In 2010, high court ruled 5-4 that the land swap was permissible, with Justice Anthony Kennedy writing, “The goal of avoiding governmental endorsement [of religion] does not require eradication of all religious symbols in the public realm.”
It has been a decade since 68-year-old Wanda Sandoz last saw the 6-foot-tall pipe cross standing out in the sparse Mojave Desert Preserve in Cima, Calif., a memorial to the fallen soldiers of World War I. She remembers when she used to pass by the landmark four times a day when she was a school bus driver.
“I loved seeing it there, and I’m glad that I’d already retired when the box went on it,” she said, referring to the plywood container that covered the cross for eight years before the entire symbol was stolen in 2010.
But on Veteran’s Day, after 13 years of litigation, including a U.S. Supreme Court case, Wanda and her husband, Henry, 73, will finally be able fulfill the promise they made to a friend in 1984 and see the cross legally reinstated on Sunrise Rock. The federal government completed a lengthy land transfer last Friday, and Henry’s newly made pipe cross will be erected on Sunday.
“We are so, so happy that it’s going up and staying up without opposition, since the Veterans of Foreign Wars owns it now,” Wanda said. “We are so happy that it all came together and the veterans can have their memorial now.”
The original Mojave Desert cross was erected in 1934 and maintained by Riley Bembrey, a WWI veteran. When Bembrey fell ill in 1984, he asked the Sandozes to take care of the cross memorial, which by then had been missing for a couple of years. Henry re-erected the cross, and Wanda said they didn’t anticipate any trouble since it was a war memorial located in the middle of the desert, a four-hour drive from Los Angeles.

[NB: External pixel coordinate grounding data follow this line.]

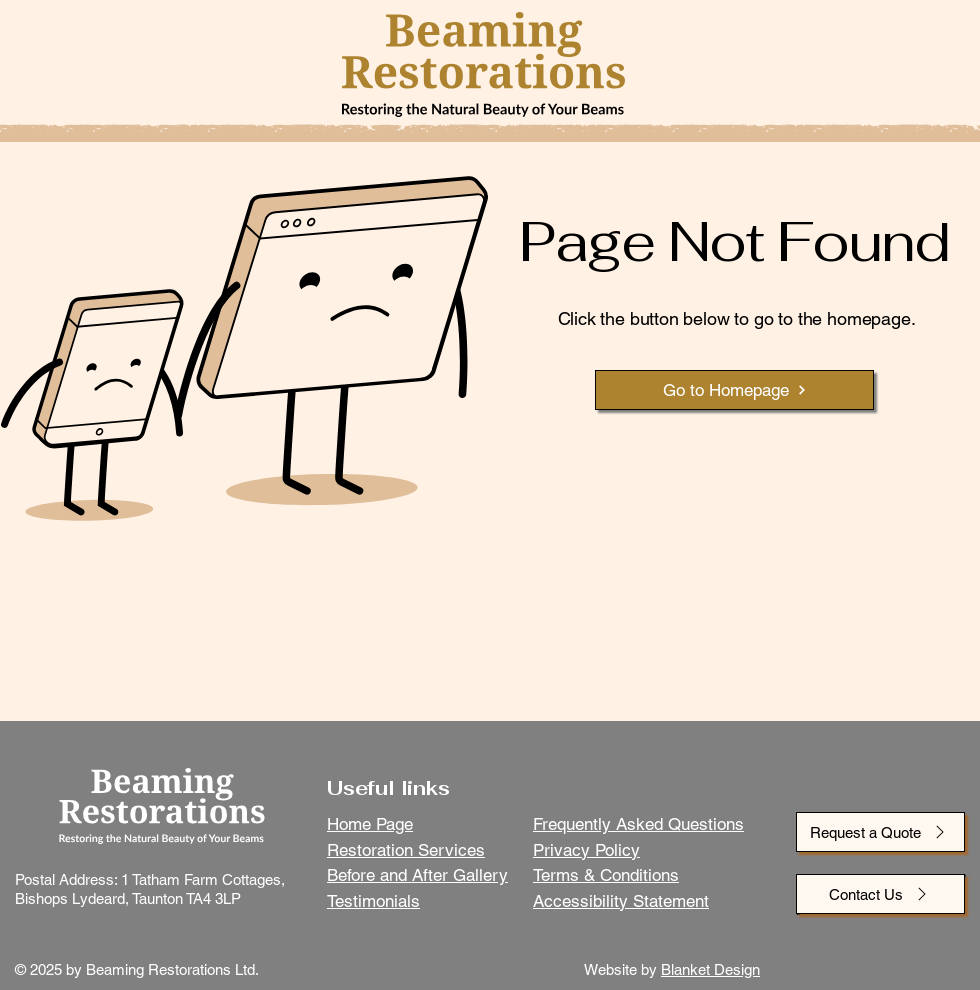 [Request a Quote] (880, 832)
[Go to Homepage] (734, 390)
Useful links (388, 788)
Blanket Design (710, 969)
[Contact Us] (880, 894) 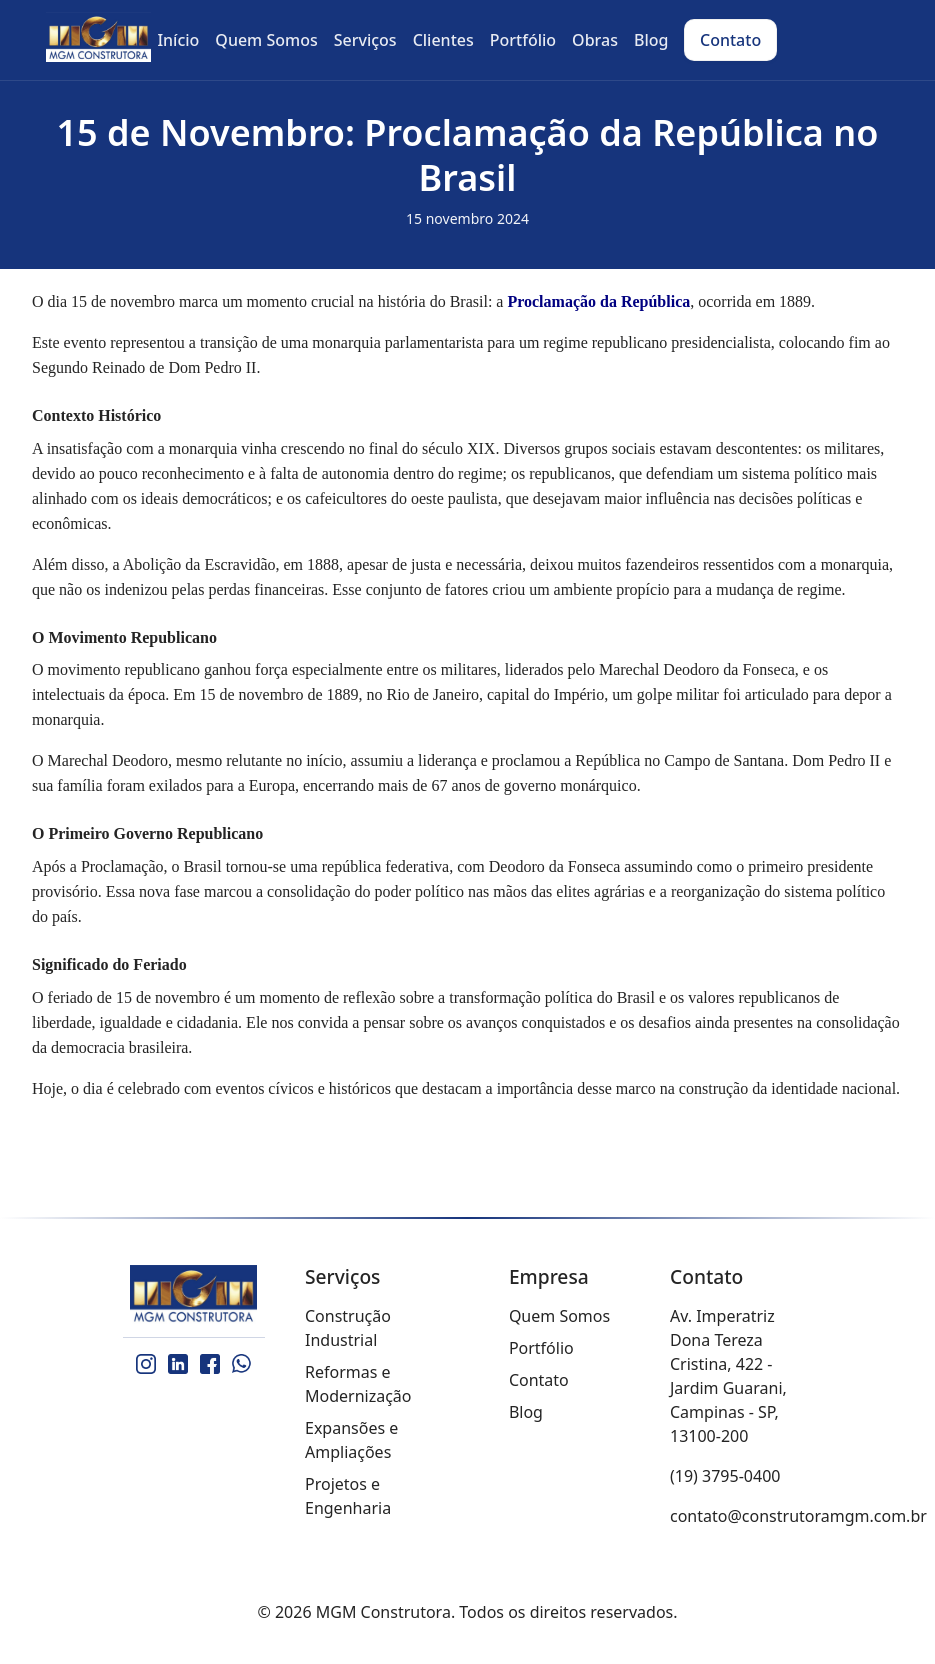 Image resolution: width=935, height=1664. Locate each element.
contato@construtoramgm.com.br (798, 1516)
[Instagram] (146, 1364)
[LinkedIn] (178, 1364)
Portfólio (541, 1348)
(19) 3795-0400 (725, 1476)
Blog (526, 1412)
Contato (539, 1380)
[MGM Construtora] (194, 1295)
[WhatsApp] (242, 1364)
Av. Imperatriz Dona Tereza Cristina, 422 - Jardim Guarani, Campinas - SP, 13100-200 (728, 1376)
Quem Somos (559, 1316)
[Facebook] (210, 1364) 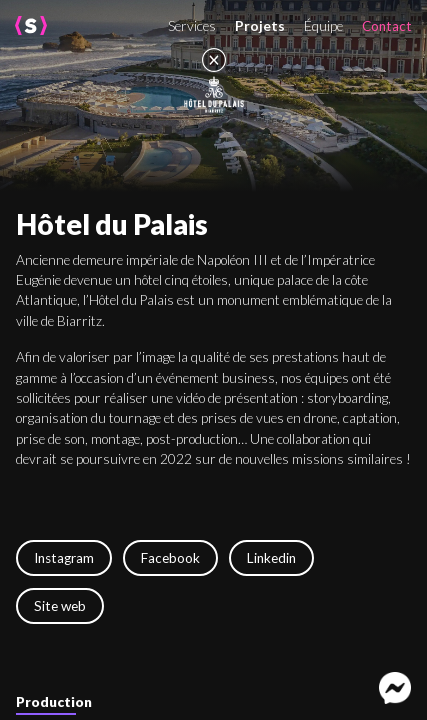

But Wanda remembers the day in 2000 when the park superintendent came to their house asking Henry to take down the cross after complaints about having a religious symbol erected on federal land. “[Henry] refused,” Wanda recalled. “I thank God he’s a stubborn guy, because otherwise it would have been over and done, and there’d be no World War I memorial.”
The Mojave Desert cross is the only World War I memorial in the nation designated by Congress.
The American Civil Liberties Union (ACLU) sued the Veterans of Foreign Wars (VFW), which owns the memorial, calling the cross unconstitutional because it violated the separation between church and state. A Riverside judge ruled that the cross couldn’t be displayed, and in 2002 the cross was covered, first with a bag, then with a plywood box.
As court proceedings continued through the years, the Sandozes continued to hold Easter services at the site, with Henry bringing his own smaller cross.
“All the years the cross was covered, I knew what was under that box and I kept thinking someday I’m going to look up and see the cross again,” Wanda said. For her, the cross was more than just a memorial, but a reminder of what Christ went through for her sins.
After the 9th U.S. Circuit Court of Appeals sided with the ACLU, the veterans group figured that the only way to allow the cross to stand was to swap the federal land the cross was on with private land owned by the group. The 9th Circuit ruled the compromise faulty, and the case was taken to the U.S. Supreme Court.
In 2010, high court ruled 5-4 that the land swap was permissible, with Justice Anthony Kennedy writing, “The goal of avoiding governmental endorsement [of religion] does not require eradication of all religious symbols in the public realm.”
Days after the ruling, the cross was uprooted and stolen. Wanda said Henry immediately made another cross, but the federal government would not allow him to put it up—even with a box over it—until the land transfer had been completed.
Last Friday, the last details of the land transfer were finally worked out. Providentially, the missing cross was found in Northern California Monday, and the Sandozes confirmed it is the stolen cross. Still, they plan on erecting the new cross that Henry made on Sunday.
The cross will be unveiled at a ceremony that will include the Sandozes, members of the VFW, attorneys from Liberty Institute who provided representation in the case, and an honor guard.
“It is really a restoration of this veterans memorial that from here on forward will honor our veterans,” said Jeff Mateer, general counsel at Liberty Institute. “It’s [a feeling] of satisfaction to see it finally restored like it should be.”
Liberty Institute is currently working on a couple of other religious symbol cases, including the Mount Soledad Memorial in San Diego and the Maryland Peace Cross. Mateer said the Mojave Desert cross has set a strong precedent for land swap in these types of cases, but added that Justice Kennedy’s opinion already expressed that crosses can be displayed even without a land transfer.
And for Wanda Sandoz, she said she has been waiting for this moment for 13 years.
“I’m just proud this one is there,” she said. “I’m really proud we knew Riley—he was a wonderful man—I’m so glad he was our friend and he asked us to do this for him, and we were able to.”